Viruses infecting hyperthermophilic archaea have gained wide attention during recent years owing to its remarkable diversity on morphology and genome structures. Although a substantial work was made to decipher the functions of the unique proteins encoded by archaeal viruses and to characterize the relationship of the viruses and host cells, the knowledge on the biology of the archaeal viruses is still limited. The crenarchaeal virus Sulfolobus islandics rod-shaped virus 2 (SIRV2), was emerging as a promising model for genetic and biochemical studies as well as for the characterization of different stages in viral infection cycle. However, similar to other archaeal viruses, the majority of the SIRV2 genome sequence showed little similarity to the public databases, which hindered the virus functional researches and raised challenges in protein comparison and prediction.
This thesis comprises two parts of results. Firstly, the functional characterization of a highly conserved operon of SIRV2 was described, revealing their unique protein structures, biochemical activities as well as possible biological process they may participate in.

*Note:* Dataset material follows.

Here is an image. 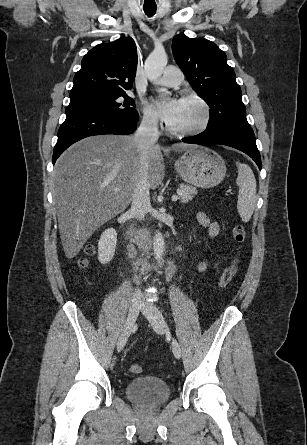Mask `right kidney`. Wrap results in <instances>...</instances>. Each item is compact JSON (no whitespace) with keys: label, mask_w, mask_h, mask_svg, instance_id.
Wrapping results in <instances>:
<instances>
[{"label":"right kidney","mask_w":307,"mask_h":445,"mask_svg":"<svg viewBox=\"0 0 307 445\" xmlns=\"http://www.w3.org/2000/svg\"><path fill=\"white\" fill-rule=\"evenodd\" d=\"M116 243L117 233L115 229H106V231L102 233L98 243V259L102 265H106V263H110V261H112L116 249Z\"/></svg>","instance_id":"obj_1"}]
</instances>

In the second part, the genome wide regulations of two Sulfolobus sofataricus P2 transcription regulators upon SIRV2 infection were firstly constructed.
A SIRV2 gene operon (gp17, gp18 and gp19) was found to be the only and highly conserved gene clusters in rudiviruses and filamentous viruses, suggesting an important function in both viral families. The experimental results showed that ORF131b (gp17) was a novel ssDNA binding protein, without a canonical ssDNA binding domain. A few positively charged residues forming a U-shaped binding channel on the gp17 dimer are crucial for its ssDNA binding activity. The intrinsically disordered C-terminus of gp17 was demonstrated to be involved in the interaction with gp18, which was predicted previously as a helicase but showed a ssDNA annealing activity in this study. gp19 was shown to possess a 5´ to 3´ ssDNA nuclease activity, in addition to the previously demonstrated endonuclease activity, and a weak interaction between gp18 and gp19 was also detected. The functional characterization of the entire operon and the strand-displacement replication mode proposed previously for SIRV2 strongly point to a role of the operon in genome maturation and/or DNA recombination in viral gene DNA replication and repair.
Two transcription regulators sso2474 and sso10340 from Sulfolobus solfataricus P2 were differently expressed upon SIRV2 infection. A method similar to, but simpler than, Chromatin immunoprecipitation combined with subsequent high-throughput sequencing (Chip-seq) was applied in this study to get insight into the gene composition of the two protein regulons in vivo. After mapping the sequence data with the genomes of Sulfolobus solfataricus P2 and SIRV2, protein sso2474 was detected to have a high binding affinity to virus genome by an unknown mechanism, whereas sso10340 or its interacted protein preferred to bind and regulate the host genes on several binding sites. A total of 27 enriched DNA fragments extracted from sso10340 complex were selected as candidate binding targets from the host genome for the further analysis using EMSA (Electrophoretic mobility shift assay) and foot printing assay. A palindromic sequence motif was defined based on the enriched sequences, and most of these target genes were involved in energy metabolism, transport and amino acid metabolism. The genome-wide binding profile presented here reflected two different kinds of regulon conditions and contribute to the knowledge expansion of the transcription regulation upon virus infection in Sulfolobus.